Kritik von CDU, SPD, FDP sowie Grünen
Der CDU-Vorsitzende Friedrich Merz ging auf Distanz zur den Forderungen. "Die Ukraine kämpft um ihr schieres Überleben. Dabei müssen wir ihr auch in unserem eigenen Interesse weiter helfen. Friedensgespräche wird es nur geben, wenn beide Seiten dazu bereit sind", sagte Merz der "Süddeutschen Zeitung".
Das sei offenbar von russischer Seite nicht der Fall. "Russland wird erst zu Gesprächen bereit sein, wenn das Regime von Putin erkennen muss, dass ein weiteres militärisches Vorgehen gegen die Ukraine aussichtslos erscheint", sagte der Unionsfraktionschef.
Auch der Vorsitzende des Auswärtigen Ausschusses im Bundestag, Michael Roth (SPD), kritisierte den Beitrag: "Sollte der Brief der drei designierten Ministerpräsidenten als Weichspüler für Koalitionsverhandlungen mit dem BSW gemeint gewesen sein, rate ich zu großer Skepsis", sagte er der "Süddeutschen Zeitung".
Die FDP-Europaabgeordnete Marie-Agnes Strack-Zimmermann sagte der "Rheinischen Post": "Man hat das Gefühl, die freiheitlichen Werte unseres Landes werden gerade für ein bisschen Machterhalt und Wahlkampf auf dem Ramschtisch verscherbelt." Strack-Zimmermann sprach von einem "rückgratlosen Kotau der Ministerpräsidenten aus Brandenburg und Sachsen assistiert von der BSW und CDU in Thüringen".
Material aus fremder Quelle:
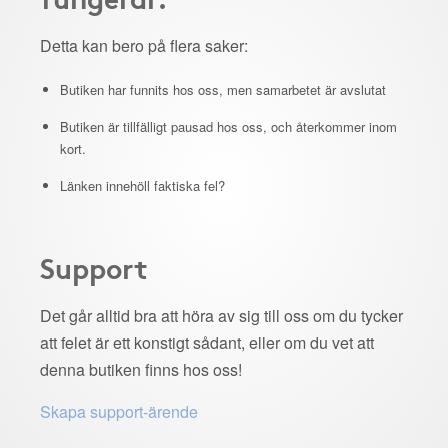
Detta kan bero på flera saker:
Butiken har funnits hos oss, men samarbetet är avslutat
Butiken är tillfälligt pausad hos oss, och återkommer inom
kort.
Länken innehöll faktiska fel?
Support
Det går alltid bra att höra av sig till oss om du tycker
att felet är ett konstigt sådant, eller om du vet att
denna butiken finns hos oss!
Skapa support-ärende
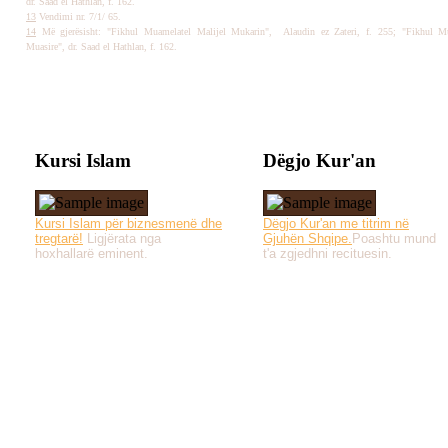
dr. Saad el Hathlan, f. 162.
13
Vendimi nr. 7/1/ 65.
14
Më gjerësisht: "Fikhul Muamelatel Malijel Mukarin", Alaudin ez Zateri, f. 255; "Fikhul Mu
Muasire", dr. Saad el Hathlan, f. 162.
Kursi Islam
Dëgjo Kur'an
Kursi Islam për biznesmenë dhe
Dëgjo Kur'an me titrim në
tregtarë!
Ligjërata nga
Gjuhën Shqipe.
Poashtu mund
hoxhallarë eminent.
t'a zgjedhni recituesin.
Të gjitha drejtat e 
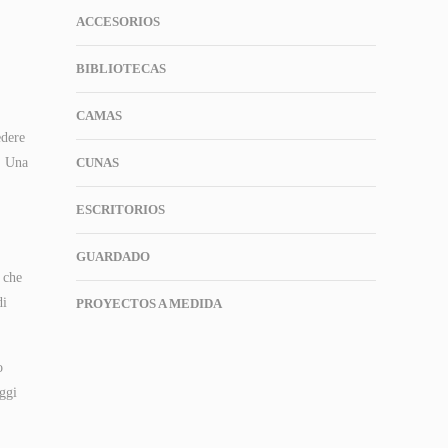
ACCESORIOS
BIBLIOTECAS
CAMAS
edere
i. Una
CUNAS
ESCRITORIOS
GUARDADO
a che
di
PROYECTOS A MEDIDA
o
ggi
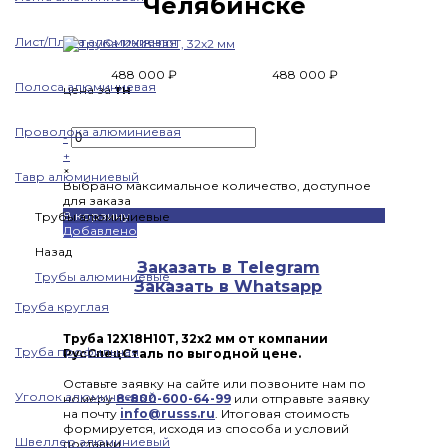
Челябинске
Лист/Плита алюминиевая
488 000 ₽
488 000 ₽
Полоса алюминиевая
цена за
тн
Проволока алюминиевая
-
+
×
Тавр алюминиевый
Выбрано максимальное количество, доступное
для заказа
В корзину
Трубы алюминиевые
Добавлено
Назад
Заказать в Telegram
Трубы алюминиевые
Заказать в Whatsapp
Труба круглая
Труба 12Х18Н10Т, 32х2 мм от компании
Труба профильная
РусСпецСталь по выгодной цене.
Оставьте заявку на сайте или позвоните нам по
Уголок алюминиевый
номеру
8-800-600-64-99
или отправьте заявку
на почту
info@russs.ru
. Итоговая стоимость
формируется, исходя из способа и условий
Швеллер алюминиевый
поставки.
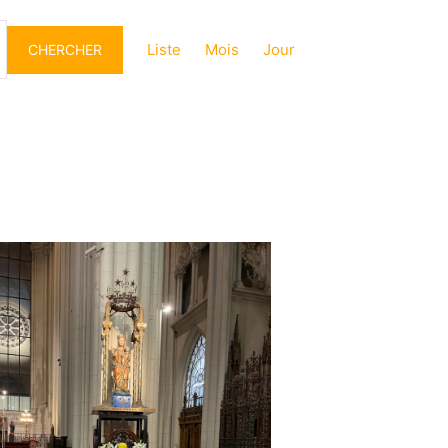
Navigation
de
Liste
Mois
Jour
CHERCHER
vues
Évènement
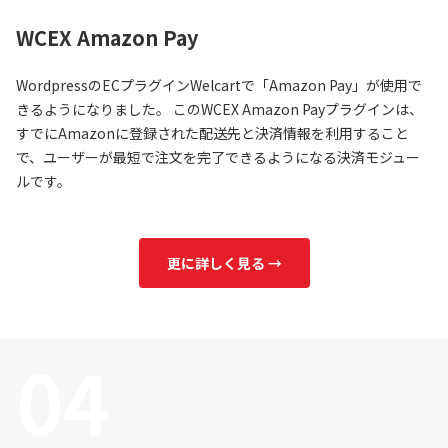
WCEX Amazon Pay
WordpressのECプラグインWelcartで「Amazon Pay」が使用で
きるようになりました。 このWCEX Amazon Payプラグインは、
すでにAmazonに登録された配送先と決済情報を利用すること
で、ユーザーが最短で注文を完了できるようになる決済モジュー
ルです。
更に詳しく見る →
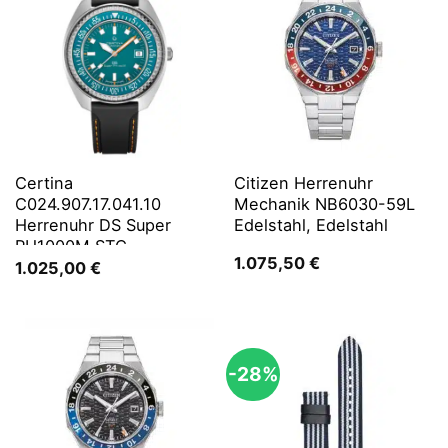
Certina
Citizen Herrenuhr
C024.907.17.041.10
Mechanik NB6030-59L
Herrenuhr DS Super
Edelstahl, Edelstahl
PH1000M STC
1.075,50
€
1.025,00
€
-28%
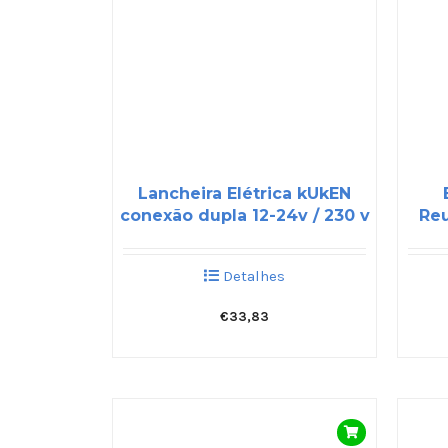
Lancheira Elétrica kUkEN
conexão dupla 12-24v / 230 v
Reu
Detalhes
€
33,83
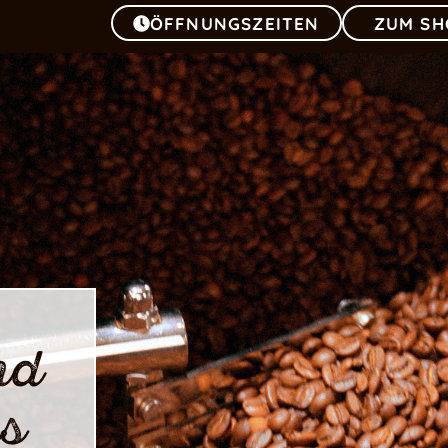
ÖFFNUNGSZEITEN
ZUM SH
nd
ns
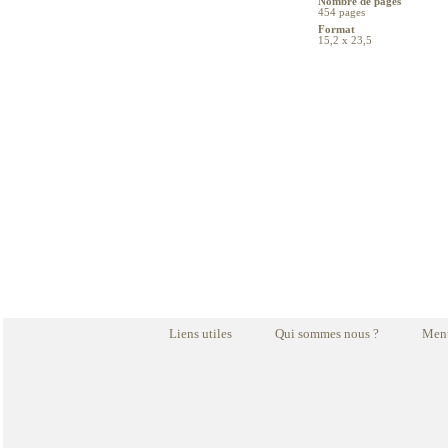
Nombre de pages
454 pages
Format
15,2 x 23,5
Liens utiles
Qui sommes nous ?
Ment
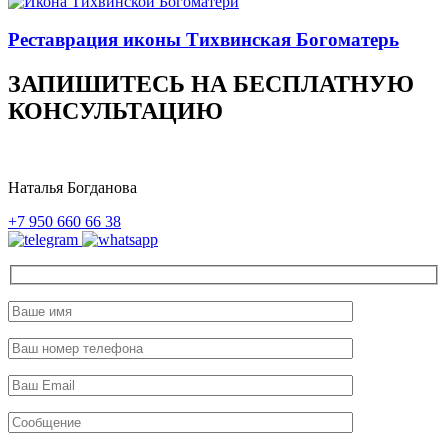
Реставрация иконы Тихвинская Богоматерь
ЗАПИШИТЕСЬ НА БЕСПЛАТНУЮ
КОНСУЛЬТАЦИЮ
Наталья Богданова
+7 950 660 66 38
Grünen-Chef Omid Nouripour reagierte empört. "Ich lese da keine einzige Idee für eine substanzielle Friedensarbeit raus - das ist feige", sagte er der Deutschen Presse-Agentur.
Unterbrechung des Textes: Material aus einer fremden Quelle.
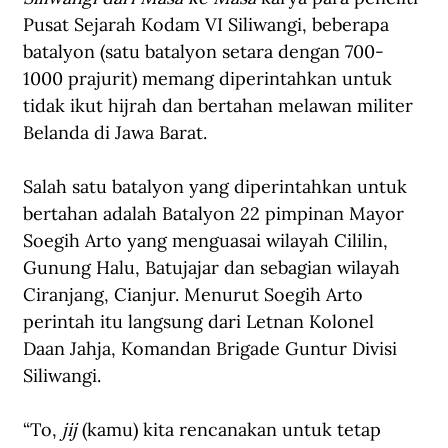
Pusat Sejarah Kodam VI Siliwangi, beberapa 
batalyon (satu batalyon setara dengan 700-
1000 prajurit) memang diperintahkan untuk 
tidak ikut hijrah dan bertahan melawan militer 
Belanda di Jawa Barat.
Salah satu batalyon yang diperintahkan untuk 
bertahan adalah Batalyon 22 pimpinan Mayor 
Soegih Arto yang menguasai wilayah Cililin, 
Gunung Halu, Batujajar dan sebagian wilayah 
Ciranjang, Cianjur. Menurut Soegih Arto 
perintah itu langsung dari Letnan Kolonel 
Daan Jahja, Komandan Brigade Guntur Divisi 
Siliwangi.
“To, 
jij
 (kamu) kita rencanakan untuk tetap 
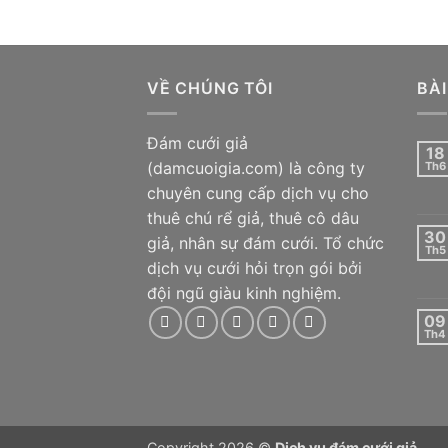
VỀ CHÚNG TÔI
BÀI
Đám cưới giả
18
(damcuoigia.com) là công ty
Th6
chuyên cung cấp dịch vụ cho
thuê chú rể giả, thuê cô dâu
30
giả, nhân sự đám cưới. Tổ chức
Th5
dịch vụ cưới hỏi trọn gói bởi
đội ngũ giàu kinh nghiệm.
09
Th4
Copyright 2026 ©
Dịch vụ đám cưới giả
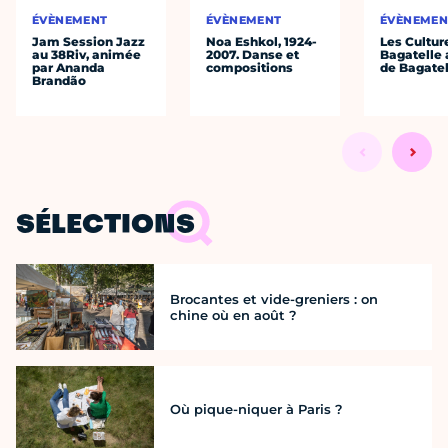
ÉVÈNEMENT
ÉVÈNEMENT
ÉVÈNEMEN
Jam Session Jazz
Noa Eshkol, 1924-
Les Cultur
au 38Riv, animée
2007. Danse et
Bagatelle 
par Ananda
compositions
de Bagatel
Brandão
SÉLECTIONS
Brocantes et vide-greniers : on
chine où en août ?
Où pique-niquer à Paris ?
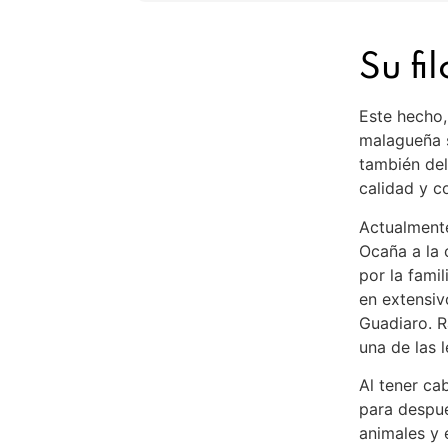
Su fi
Este hecho,
malagueña s
también del
calidad y c
Actualmente
Ocaña a la 
por la fami
en extensivo
Guadiaro. R
una de las 
Al tener ca
para despué
animales y 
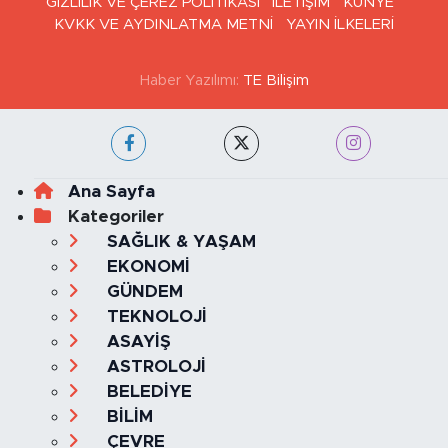
GİZLİLİK VE ÇEREZ POLİTİKASI
İLETİŞİM
KÜNYE
KVKK VE AYDINLATMA METNİ
YAYIN İLKELERİ
Haber Yazılımı:
TE Bilişim
Ana Sayfa
Kategoriler
SAĞLIK & YAŞAM
EKONOMİ
GÜNDEM
TEKNOLOJİ
ASAYİŞ
ASTROLOJİ
BELEDİYE
BİLİM
ÇEVRE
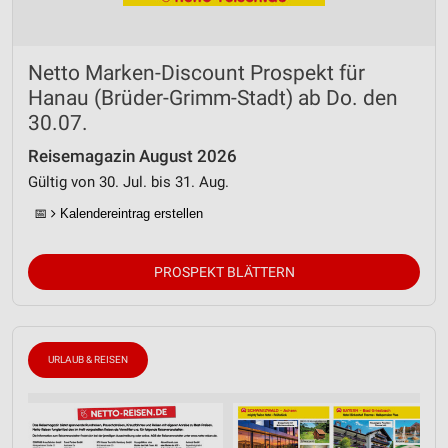
Netto Marken-Discount Prospekt für
Hanau (Brüder-Grimm-Stadt) ab Do. den
30.07.
Reisemagazin August 2026
Gültig von 30. Jul. bis 31. Aug.
📅
Kalendereintrag erstellen
PROSPEKT BLÄTTERN
URLAUB & REISEN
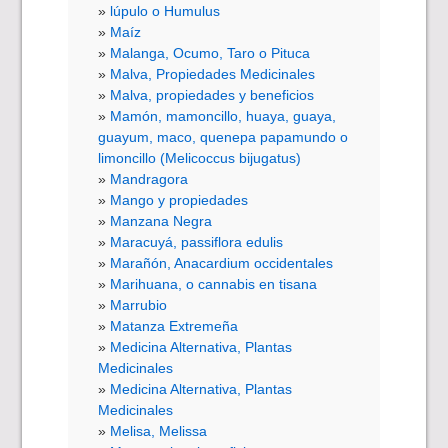
lúpulo o Humulus
Maíz
Malanga, Ocumo, Taro o Pituca
Malva, Propiedades Medicinales
Malva, propiedades y beneficios
Mamón, mamoncillo, huaya, guaya,
guayum, maco, quenepa papamundo o
limoncillo (Melicoccus bijugatus)
Mandragora
Mango y propiedades
Manzana Negra
Maracuyá, passiflora edulis
Marañón, Anacardium occidentales
Marihuana, o cannabis en tisana
Marrubio
Matanza Extremeña
Medicina Alternativa, Plantas
Medicinales
Medicina Alternativa, Plantas
Medicinales
Melisa, Melissa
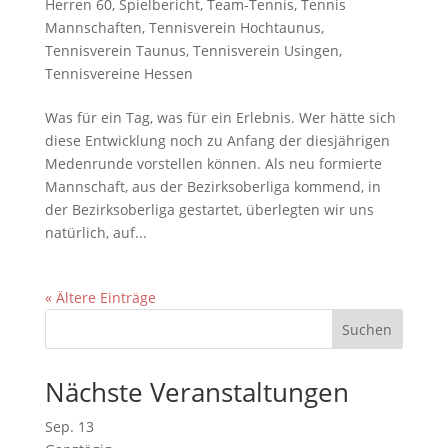
Herren 60
,
Spielbericht
,
Team-Tennis
,
Tennis
Mannschaften
,
Tennisverein Hochtaunus
,
Tennisverein Taunus
,
Tennisverein Usingen
,
Tennisvereine Hessen
Was für ein Tag, was für ein Erlebnis. Wer hätte sich
diese Entwicklung noch zu Anfang der diesjährigen
Medenrunde vorstellen können. Als neu formierte
Mannschaft, aus der Bezirksoberliga kommend, in
der Bezirksoberliga gestartet, überlegten wir uns
natürlich, auf...
« Ältere Einträge
Nächste Veranstaltungen
Sep.
13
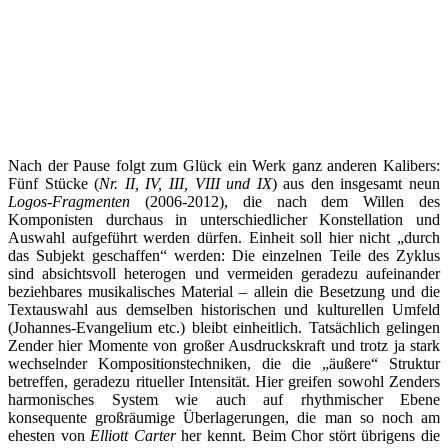
Nach der Pause folgt zum Glück ein Werk ganz anderen Kalibers:
Fünf Stücke (
Nr. II, IV, III, VIII und IX
) aus den insgesamt neun
Logos-Fragmenten
(2006-2012), die nach dem Willen des
Komponisten durchaus in unterschiedlicher Konstellation und
Auswahl aufgeführt werden dürfen. Einheit soll hier nicht „durch
das Subjekt geschaffen“ werden: Die einzelnen Teile des Zyklus
sind absichtsvoll heterogen und vermeiden geradezu aufeinander
beziehbares musikalisches Material – allein die Besetzung und die
Textauswahl aus demselben historischen und kulturellen Umfeld
(Johannes-Evangelium etc.) bleibt einheitlich. Tatsächlich gelingen
Zender hier Momente von großer Ausdruckskraft und trotz ja stark
wechselnder Kompositionstechniken, die die „äußere“ Struktur
betreffen, geradezu ritueller Intensität. Hier greifen sowohl Zenders
harmonisches System wie auch auf rhythmischer Ebene
konsequente großräumige Überlagerungen, die man so noch am
ehesten von
Elliott Carter
her kennt. Beim Chor stört übrigens die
Die Bundesregierung und ihre Partner engagierten sich unermüdlich diplomatisch, finanziell, militärisch und humanitär, damit die Ukraine als Land überlebe. "Die drei Autoren müssen erklären, wie sie Putin dazu bringen wollen, endlich auf die vielen Friedensbemühungen der Ukraine und ihrer Verbündeten einzugehen."
Die Grünen-Fraktionsvorsitzende Britta Haßelmann schrieb auf der Plattform X: "Die Botschaft dieses Gastbeitrags von Woidke, Kretschmer und Voigt lautet doch, wie mache ich mich koalitionsfähig für das BSW."